The funniest podiatrist ever.
Sorta chunky but cute as a puppy.
His favorite word was snot. “all snotted up, that’s a bunch of snot, this file is full of snot”.
His patients ran the gamut from blue collar broken toes to Wall Street bunions.
I loved working with him the most, the office was always loose and full of laughter; just a regular guy, one you’d have a beer with.
But honest to Pete he was a slob.
He could wreak havoc in a treatment room that would have us scrubbing for months.
Ditto for the bathroom.
God did him a ginormous favor by making him so damned loveable, otherwise, as his wife put it, “you’d just want to tie him to your bumper and take the long way home”
His wife called the office constantly.
There was always some home renovation project drama happening, a toddler going to the ER for stitches or else she was in labor. I think she was pregnant for the three years that I knew her. So besides the office, I sorta managed them. I loved the Mrs. She had our backs because she knew what a handful the Mr. was.
I remember seeing her patented “you are shitting me” face appear as he handed out Lady Stetson gift sets to the staff one Christmas Eve.
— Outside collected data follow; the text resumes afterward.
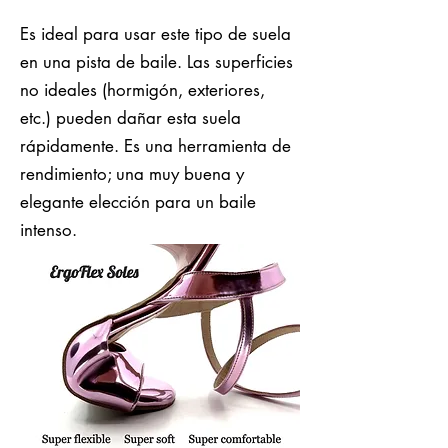
Es ideal para usar este tipo de suela
en una pista de baile. Las superficies
no ideales (hormigón, exteriores,
etc.) pueden dañar esta suela
rápidamente. Es una herramienta de
rendimiento; una muy buena y
elegante elección para un baile
intenso.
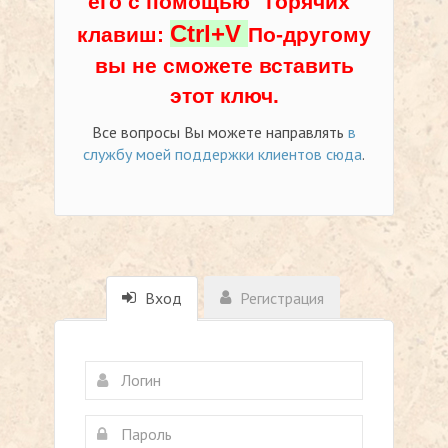
его с помощью "горячих"
Ctrl+V
клавиш:
По-другому
вы не сможете вставить
этот ключ.
Все вопросы Вы можете направлять
в
службу моей поддержки клиентов сюда
.
Вход
Регистрация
By New Years Eve corrections were made.
Red Bull. Single, just outta school, high octane. Very Jersey Shore. Ladies loved Red Bull. Young ladies. I found him a bit arrogant but sensitive at the same time. Couldn’t be bothered with Decaf’s reschedules. He wanted big ticket operations and sports medicine. And dancers…bring him the dancing girls. He yelled at me one time for littering his schedule with “nip and chip” (geriatric footcare) I then scheduled him all community care patients ( folks living on the street) I felt that would be a little more exciting for him. I thought Decaf was going to have a heart attack from laughing at my doing that. Some days I flat out hated Red Bull’s guts. But when his mother died and I saw him sitting in the dark, crying in an unused treatment room. He looked twelve years old.
Hard to hate that.
How could I not console that?
I stopped hating him and started mothering him.
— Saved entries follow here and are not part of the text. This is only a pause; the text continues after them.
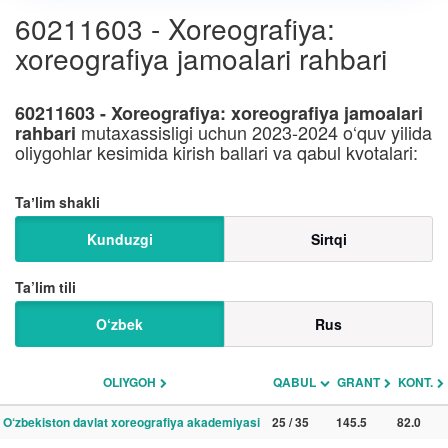
60211603 - Xoreografiya:
xoreografiya jamoalari rahbari
60211603 - Xoreografiya: xoreografiya jamoalari
mutaxassisligi uchun 2023-2024 o‘quv yilida
rahbari
oliygohlar kesimida kirish ballari va qabul kvotalari:
Taʼlim shakli
Kunduzgi
Sirtqi
Ta’lim tili
O‘zbek
Rus
OLIYGOH
QABUL
GRANT
KONT.
O‘zbekiston davlat xoreografiya akademiyasi
25 / 35
145.5
82.0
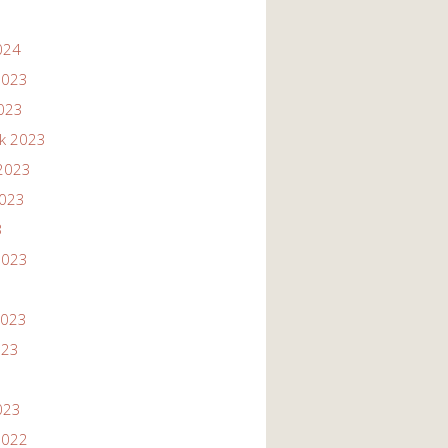
024
2023
2023
ik 2023
2023
2023
3
2023
2023
023
023
2022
And I still gave him smack-downs when he got too big for his britches.
I think that is what his mother would have wanted.
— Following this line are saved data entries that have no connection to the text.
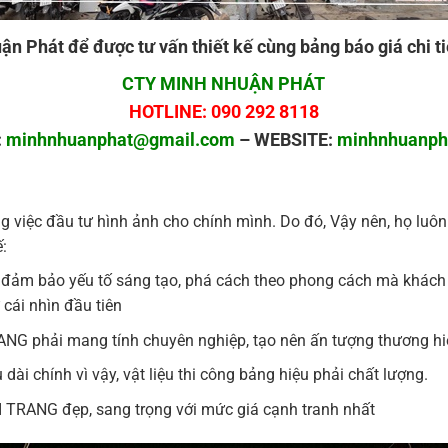
ận Phát để được tư vấn thiết kế cùng bảng báo giá chi ti
CTY MINH NHUẬN PHÁT
HOTLINE: 090 292 8118
:
minhnhuanphat@gmail.com
– WEBSITE:
minhnhuanph
việc đầu tư hình ảnh cho chính mình. Do đó, Vậy nên, họ luôn
:
đảm bảo yếu tố sáng tạo, phá cách theo phong cách mà khách
cái nhìn đầu tiên
NG phải mang tính chuyên nghiệp, tạo nên ấn tượng thương hi
i chính vì vậy, vật liệu thi công bảng hiệu phải chất lượng.
 TRANG đẹp, sang trọng với mức giá cạnh tranh nhất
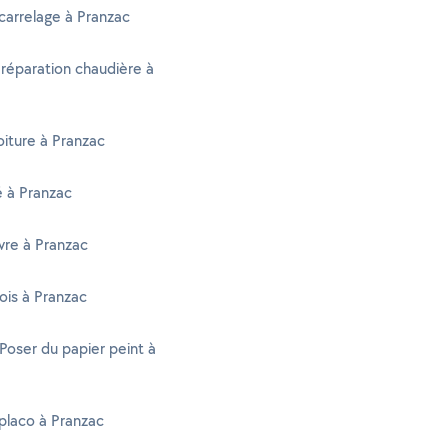
carrelage à Pranzac
 réparation chaudière à
oiture à Pranzac
té à Pranzac
vre à Pranzac
ois à Pranzac
 Poser du papier peint à
placo à Pranzac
It was difficult to leave the podiatry group. I didn’t want to, but my husband’s company was relocating from NJ to NH. And so was I. I cried like a baby the whole way through New England.
It was sad to that learn the group is no more. Each doctor went off in their own direction, joined a bigger group…I heard Decaf has retired.
What did I learn there?
What didn’t I learn there?
I learned that it takes all kinds.
All kinds of people, personalities, situations, stories…coffee…to keep an office running smoothly.
All of this that once was…all of this I am now.